Listed records Block Start

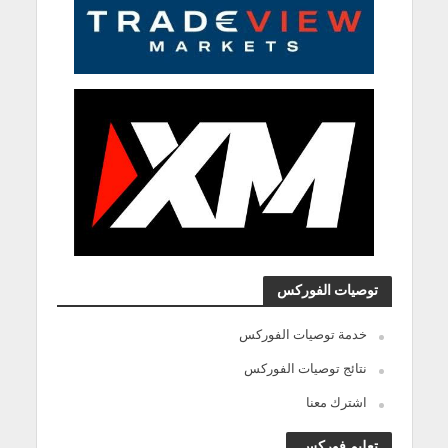
توصيات الفوركس
خدمة توصيات الفوركس
نتائج توصيات الفوركس
اشترك معنا
تعليم فوركس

Listed records Block End

• _What you have to do_: Pictures are to be left out when the entries above are repeated exactly.

• _Exercise solution_:
توصيات الفوركس
خدمة توصيات الفوركس
نتائج توصيات الفوركس
اشترك معنا
تعليم فوركس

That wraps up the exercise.